It is the penultimate over of the Indian innings in the fourth One-Day International against Sri Lanka in Colombo on Thursday. Lasith Malinga, the yorker deliverer extraordinaire of the recent past, misses hitting the blockhole by a few inches like he does these days, and Mahendra Singh Dhoni bludgeons it to the fielder at long on, setting off at top speed to finish a single and intent on coming back for the second run that would have given him a 50 in his 300th ODI.

Instead, he turns around only to see that Manish Pandey – his partner batting on 49 – is not ready and they both agree to keep it to just one. Unless the next ball is an extra, Dhoni’s innings will remain 49 with an asterisk next to it. He acknowledges that, walks up to Pandey while adjusting his gloves, the bat snuck between his arms and gives a comforting nod – a nod that it’s alright. Pandey finishes the innings with a single, gets to his 50 and gets a pat on the back from Dhoni.

In his 300th ODI, Dhoni executed the role of the elder statesman to perfection.

Dhoni, the mentor

It’s no secret that Dhoni is not a finisher, in the Dhoni sense of the word, anymore. He won’t be hitting too many more sixes in the last over the innings. He will often not be able to deliver a win single-handedly if the required rate is beyond reach.

But what he has shown in this Sri Lanka series, is an ability to morph into a different kind of finisher. Dhoni, these days, is less Dhoni and more Michael Bevan. The second ODI in Pallekele, with his teammates heading back to the pavilion in the speed in which they came in to bat, was a good example of this new version of Dhoni.

When he found a partner in Bhuvneshwar Kumar, who could keep his head in a situation that was getting out of hand, he placed his trust in him. He did not hoard the strike, he rotated it with freedom. Towards the end, when it became apparent that the duo had pulled the game back from the jaws of defeat, it was Bhuvneshwar who applied the finishing touches with a flourish, as Dhoni stood watching from the other end.

In the third ODI too, with the top-order struggling again in a not-so-straightforward chase, Dhoni came in to calm things. His presence ensured that Rohit Sharma played his natural game at the other end, without any “what ifs” looming over his head. (Not that such a thing usually bothers Sharma when it comes to playing his shots.)

MS Dhoni, the Enabler

And it was more of the same in the fourth ODI in Colombo. He walked in when India had lost three wickets in the space of 19 balls after Virat Kohli and Rohit Sharma had pummelled Sri Lanka into submission early on. At the other end was Manish Pandey, a journeyman in this Indian squad whose career has been a constant struggle of holding a spot down in the middle order, trying to make use of an opportunity back in the side.

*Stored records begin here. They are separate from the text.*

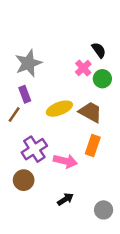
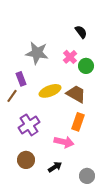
black semicircle: (99, 50) -> (81, 32), moved
gray star: (28, 63) -> (37, 53), moved, turned 30
pink arrow: (65, 161) -> (64, 142), moved
brown circle: (24, 180) -> (26, 160), moved

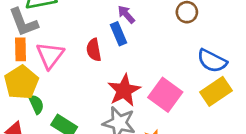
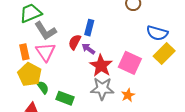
purple arrow: (126, 14) -> (88, 49), moved
gray L-shape: (23, 22) -> (45, 31), moved
blue rectangle: (118, 34) -> (89, 28), turned 49
red semicircle: (94, 50) -> (75, 42), turned 49

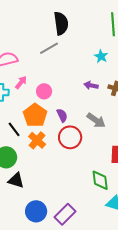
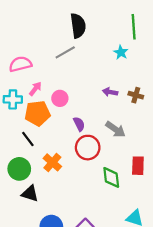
cyan star: (101, 56) -> (121, 52), moved
orange pentagon: (35, 115) -> (37, 113), moved, turned 30
orange cross: (37, 140) -> (52, 162), moved
green diamond: (100, 180) -> (111, 177), moved

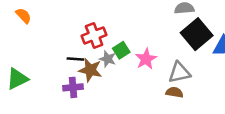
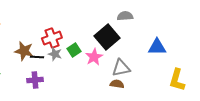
black square: (197, 34) -> (107, 37), moved
gray star: (108, 59) -> (55, 54), moved
brown star: (90, 70) -> (24, 51), moved

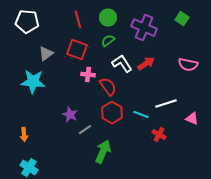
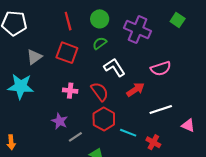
red arrow: (146, 64) -> (135, 90), moved
pink semicircle: (188, 65) -> (161, 68), moved, turned -30
pink cross: (88, 75) -> (70, 91), moved
cyan line: (141, 115) -> (128, 133), moved

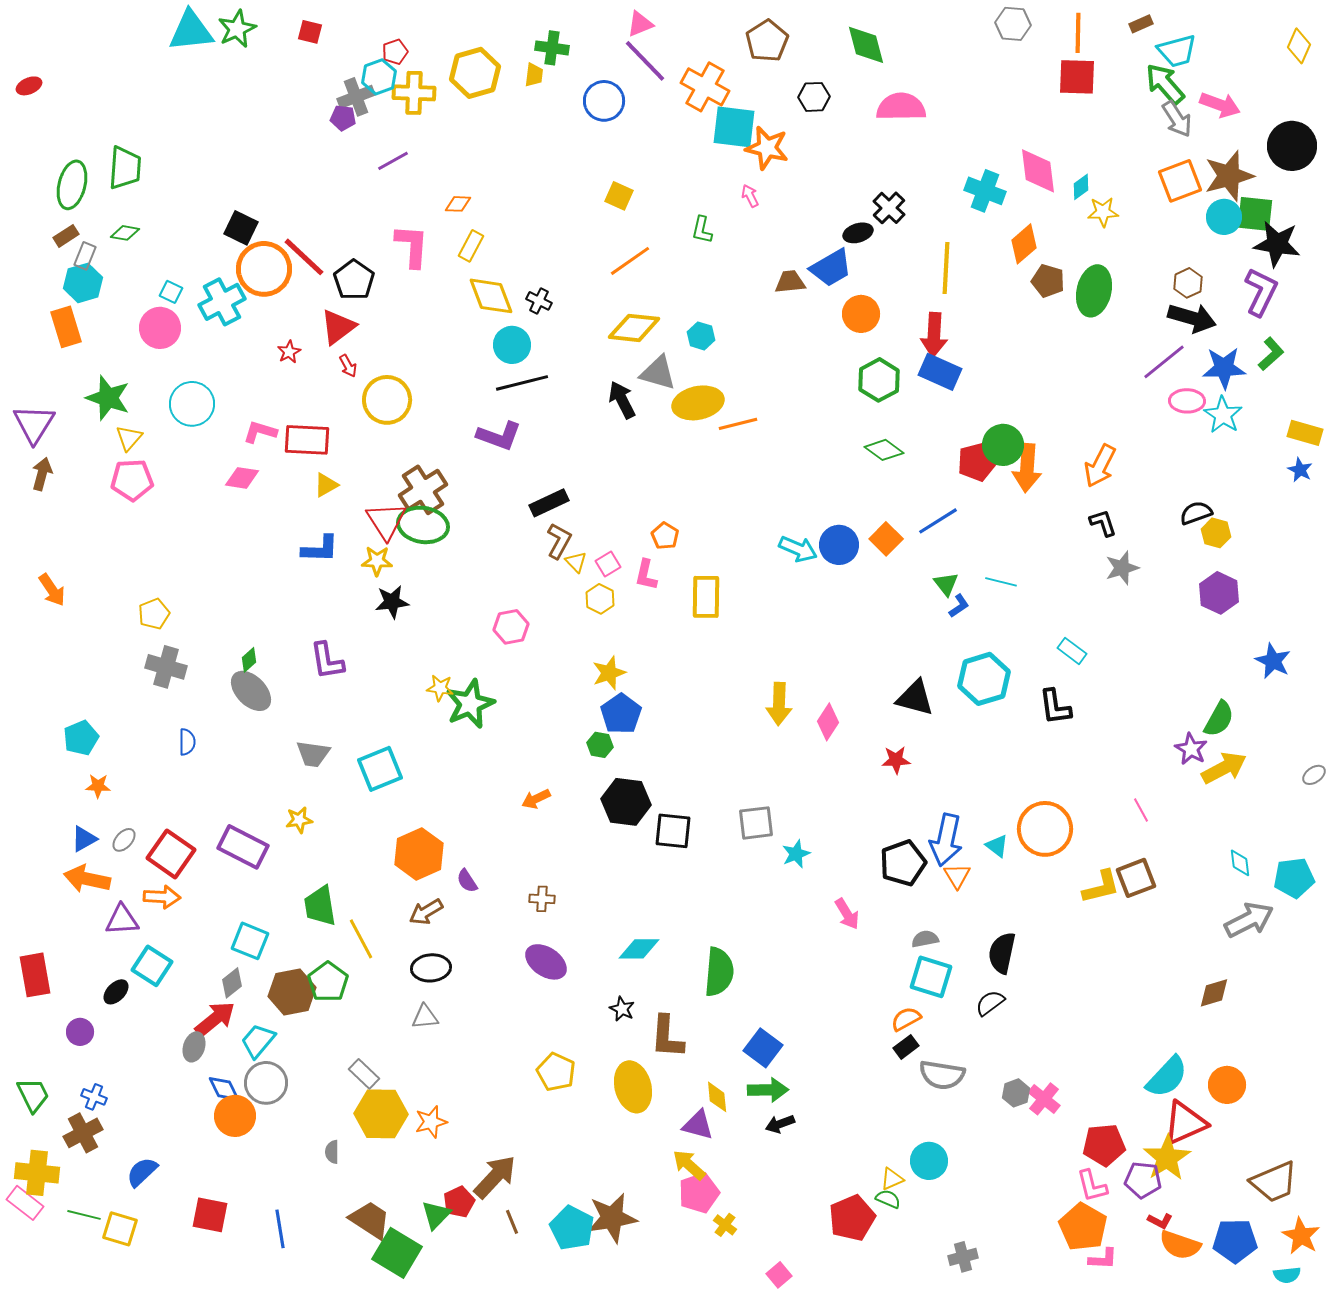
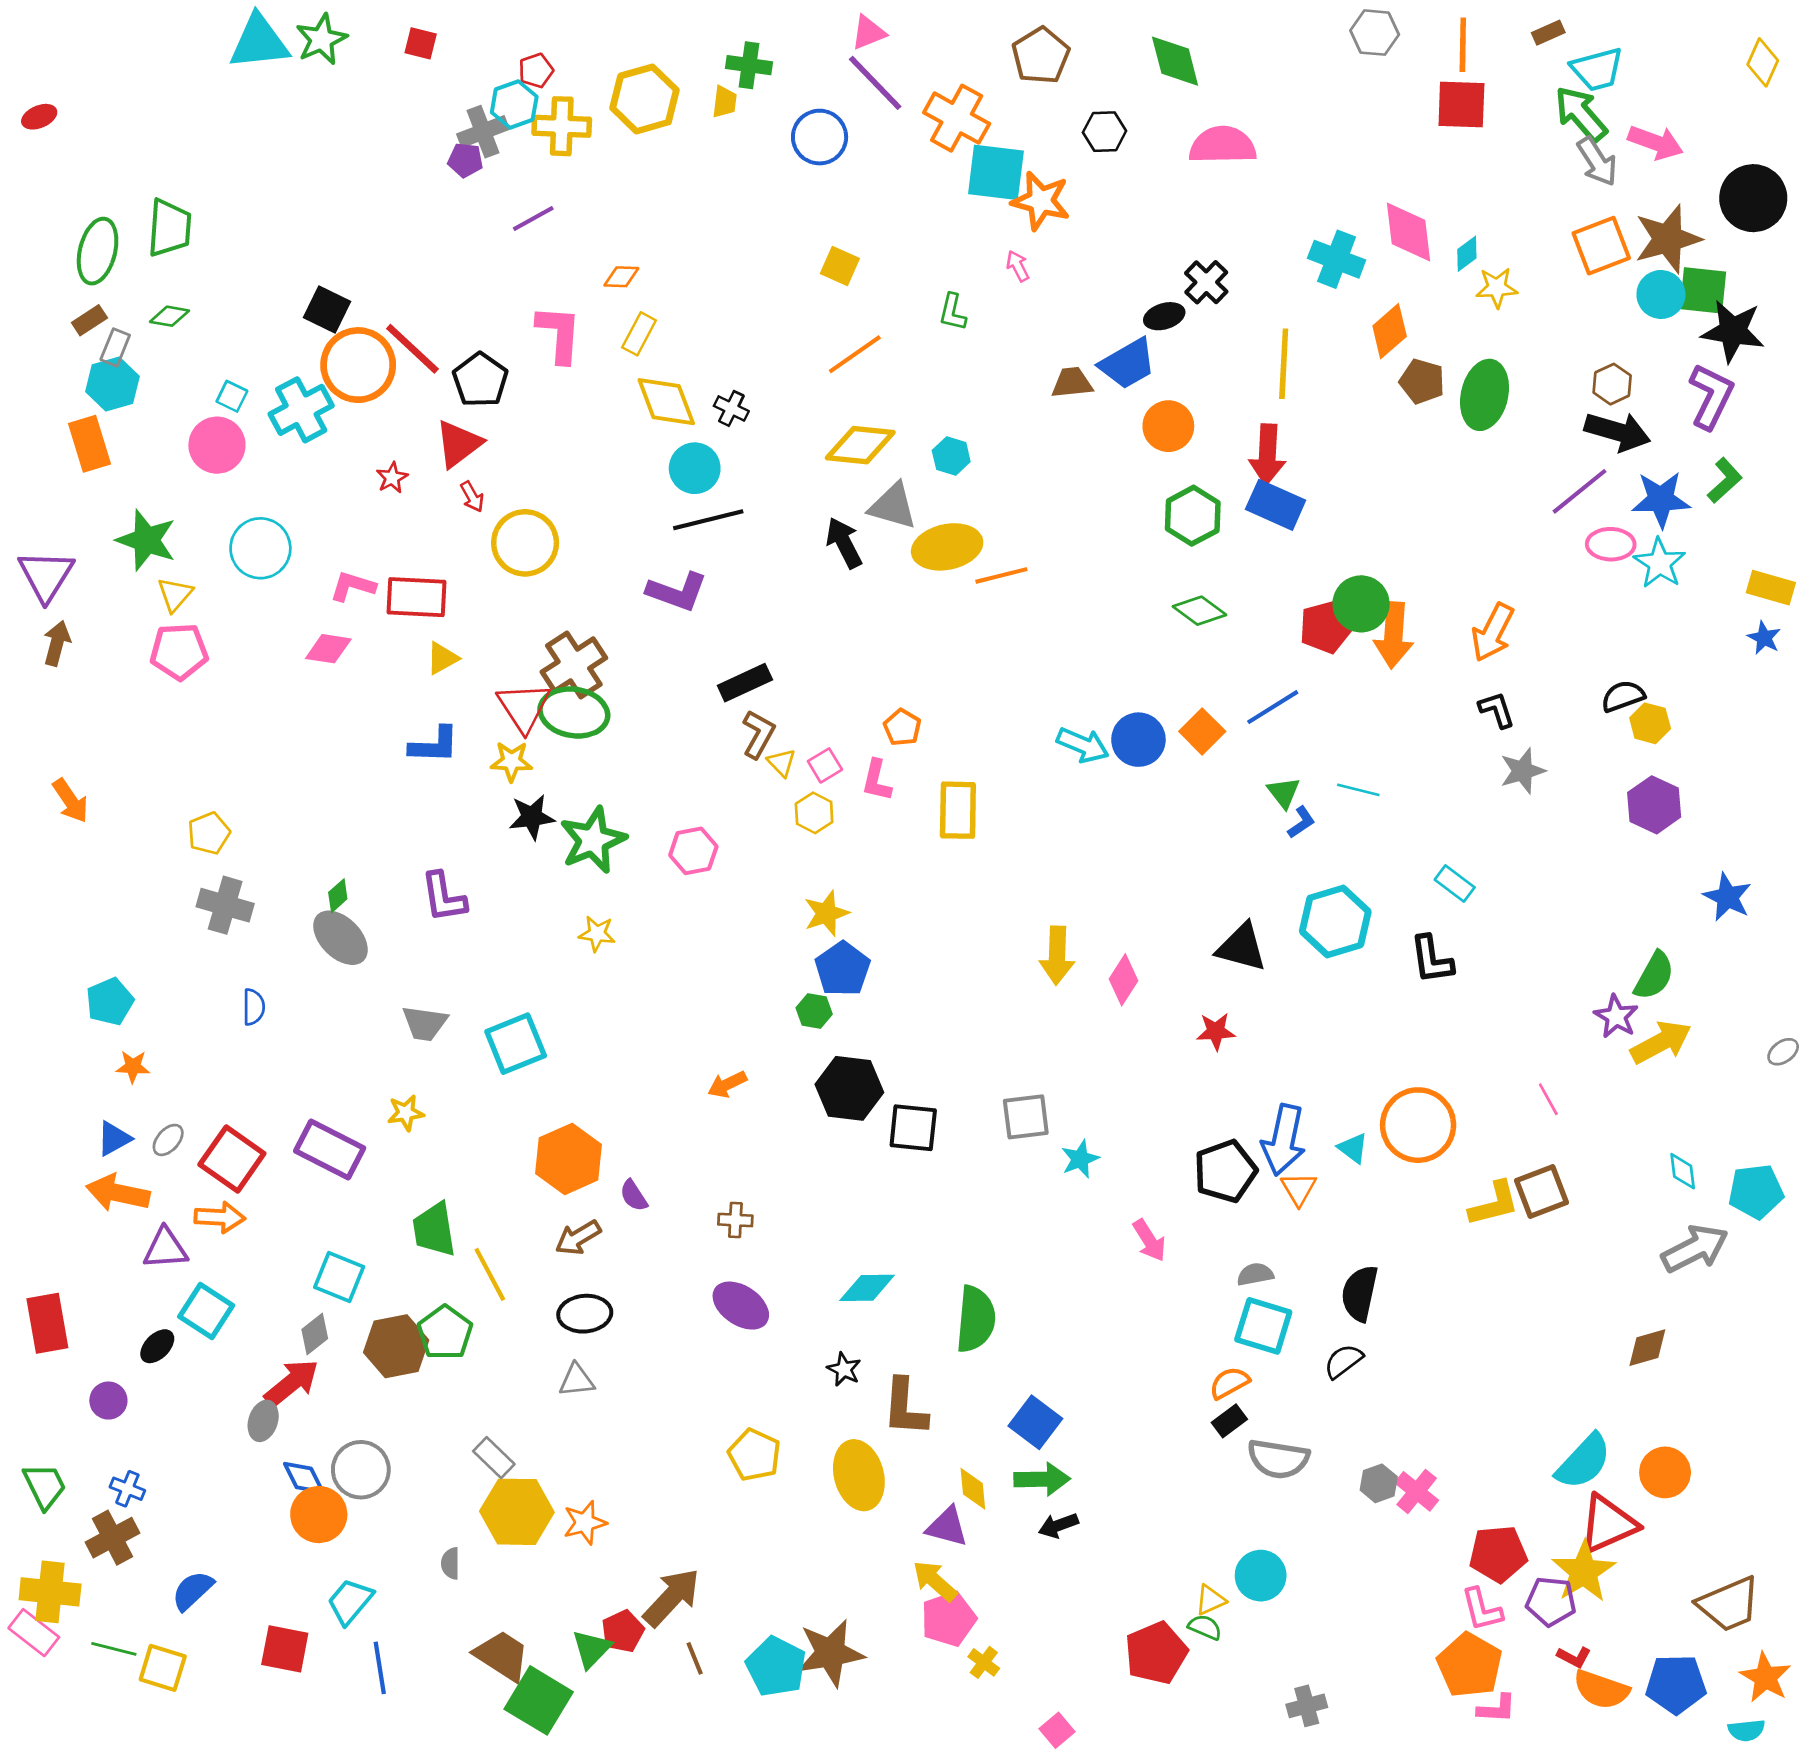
green star: (470, 704) -> (593, 840), moved
cyan trapezoid: (258, 1041) -> (350, 1601), moved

In the context of the game, where Sri Lanka ended up losing by 168 runs, that 101-run stand between Dhoni and Pandey did not ultimately matter too much. But in the context of what Dhoni means to this team, as a mentor to youngsters lower down the order, it was another example of his now-evident evolution. He’s becoming an enabler more than a finisher.

As our correspondent in Sri Lanka pointed out after the heist in Pallekele, Dhoni has made significant, if minute, changes to his game on this tour. He wears a different set of pads – trading a lighter pair for a heavier one, to help with flexing his knees. He has introduced a shuffle to his stance to perhaps gain an extra second’s advantage.

An evolved version of an old classic

Dhoni did hit the boundaries when the opportunity presented, he did finish with yet another unbeaten ODI knock that took him past the previous record, he did finish with a strike rate above 100. But it was almost poetic that he was watching the last ball from the non-striker’s end, seeing his partner get to a milestone.

The former captain is a firm believer in getting ready for the World Cup years in advance. He started moulding a team for 2011, right after the World Twenty20 win in 2007. And now, with the 2019 World Cup in the horizon and his involvement in it expected to be a constant topic of debate, it’s becoming clearer that Dhoni wants to level up.

He has not made a statement with his performances in Sri Lanka – evidently a weak opposition – but read between the lines, and you understand that Dhoni has set his sights on becoming a better version of himself by the time the marquee event comes around. Whether he succeeds, remains to be seen, but he has begun his journey towards that goal.